Doch dan moet men Maeterlinck en zijn curieus moderne obsessies ook buiten het spel laten en aan Shakespeare niet enkel het uiterlijk van narrengeestigheid en King Lear's-waanzin, maar liefst het innerlijk van groote karakters in hun ontwikkeling ontleenen. Waarschijnlijk had ook de jonge auteur het goede voornemen zoo en niet anders te handelen, doch het geval is hem de baas geworden, het geval is met hem doorgegaan. Er viel zooveel ‘Maeterlincksch’ te griezelen, dat hij aan karakterteekening eigenlijk niet eens goed toe kon komen. Die Kruisridder, wat was dat eigenlijk voor een man? Als een wijze keert hij terug en als een ongeloovige, hij, die nog pas het Heilige Graf verliet. Of is het enkel de ontzetting van hetgeen hij tehuis moest vinden, die hem zoo dwalend en onzeker maakte? Het zou den man zeker te vergeven zijn, doch wij wilden het in elk geval graag weten. En de oudste zoon Aernout, wat moeten wij van hèm denken? Zijn zwarte, sombere verschijning voorspelt ons norsche haatdragendheid, sluwheid, wraakzucht en echter wordt hij als een dom schaap vermoord, eer hij van al zijn booze woorden en donkere blikken iets waar kan maken. Vermoord door zijn broeder Floris, een jongen blonden knaap, van wiens losse drift het ons eerder verbaast, dat hij den anderen niet reeds overhoop stak eer het spel begon. Bedreigt hij zijn broeder niet onophoudelijk? Tot een omlijnd karakter heeft ook deze, blijkbaar vurige, jongeling het niet gebracht, even weinig als de nar, die zich soms als baatzuchtig kenner van familiegeheimen, soms als een eenvoudig fatsoenlijk man voordoet.

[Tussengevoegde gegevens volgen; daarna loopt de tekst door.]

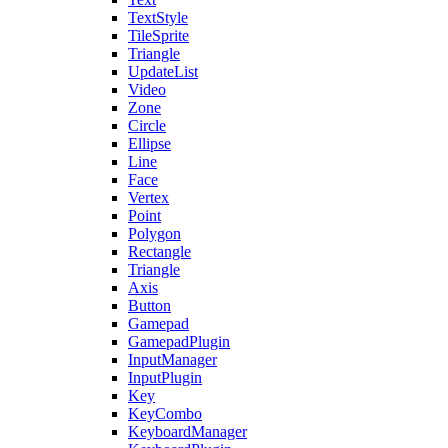
TextStyle
TileSprite
Triangle
UpdateList
Video
Zone
Circle
Ellipse
Line
Face
Vertex
Point
Polygon
Rectangle
Triangle
Axis
Button
Gamepad
GamepadPlugin
InputManager
InputPlugin
Key
KeyCombo
KeyboardManager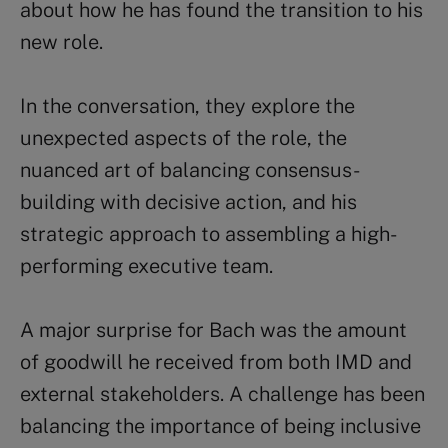
about how he has found the transition to his
new role.
In the conversation, they explore the
unexpected aspects of the role, the
nuanced art of balancing consensus-
building with decisive action, and his
strategic approach to assembling a high-
performing executive team.
A major surprise for Bach was the amount
of goodwill he received from both IMD and
external stakeholders. A challenge has been
balancing the importance of being inclusive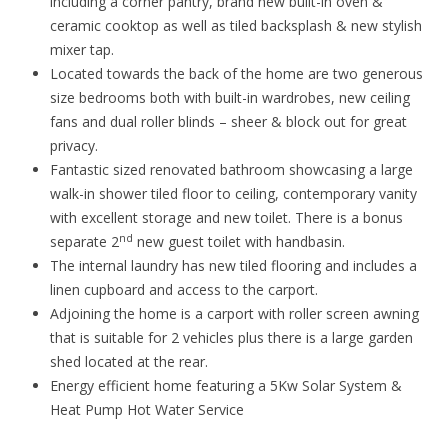
including a corner pantry, brand new built-in oven &
ceramic cooktop as well as tiled backsplash & new stylish
mixer tap.
Located towards the back of the home are two generous
size bedrooms both with built-in wardrobes, new ceiling
fans and dual roller blinds – sheer & block out for great
privacy.
Fantastic sized renovated bathroom showcasing a large
walk-in shower tiled floor to ceiling, contemporary vanity
with excellent storage and new toilet. There is a bonus
nd
separate 2
new guest toilet with handbasin.
The internal laundry has new tiled flooring and includes a
linen cupboard and access to the carport.
Adjoining the home is a carport with roller screen awning
that is suitable for 2 vehicles plus there is a large garden
shed located at the rear.
Energy efficient home featuring a 5Kw Solar System &
Heat Pump Hot Water Service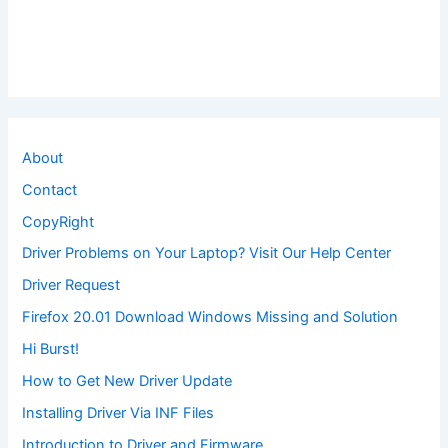
About
Contact
CopyRight
Driver Problems on Your Laptop? Visit Our Help Center
Driver Request
Firefox 20.01 Download Windows Missing and Solution
Hi Burst!
How to Get New Driver Update
Installing Driver Via INF Files
Introduction to Driver and Firmware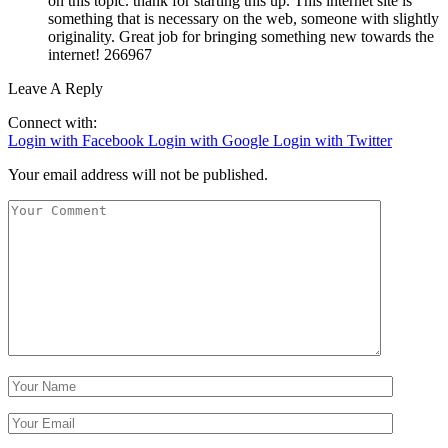
on this topic. thank for starting this up. This internet site is
something that is necessary on the web, someone with slightly
originality. Great job for bringing something new towards the
internet! 266967
Leave A Reply
Connect with:
Login with Facebook
Login with Google
Login with Twitter
Your email address will not be published.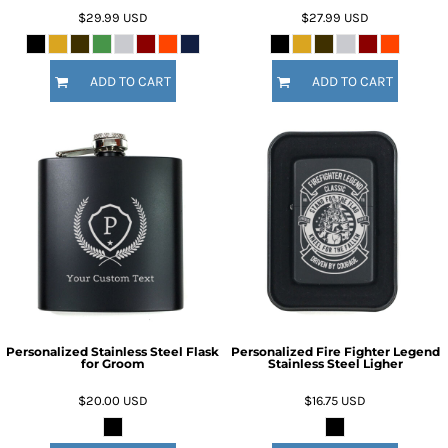
$29.99
USD
$27.99
USD
ADD TO CART
ADD TO CART
Personalized Stainless Steel Flask
Personalized Fire Fighter Legend
for Groom
Stainless Steel Ligher
$20.00
USD
$16.75
USD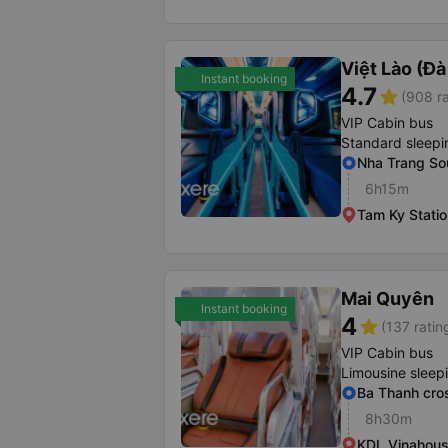
Việt Lào (Đ
Instant booking
4.7
star
(908 ra
VIP Cabin bus
Standard sleepi
Nha Trang Sou
6h15m
Tam Ky Statio
Mai Quyên
Instant booking
4
star
(137 ratin
VIP Cabin bus
Limousine sleep
Ba Thanh cro
8h30m
KDL Vinahou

Het pijnlijkst echter kwelt ons de onwetendheid, waarin wij ten opzichte van den aard der jonge vrouw verkeeren. Heeft Raimonda de beide stiefzonen verleid of hebben dezen háar op het slechte pad gebracht? Of was het - waarschijnlijker! - een spel van wederzijdsche begeerten
| |
| |
en al te gunstige gelegenheden? Allicht heeft de schrijver in Raimonda de middeleeuwsche vrouw willen teekenen in haar dierlijk sterke begeerten en redeloos impulsief handelen, maar daartegen haar mateloozen gewetensangst, die alle zelfbeheersching verwint.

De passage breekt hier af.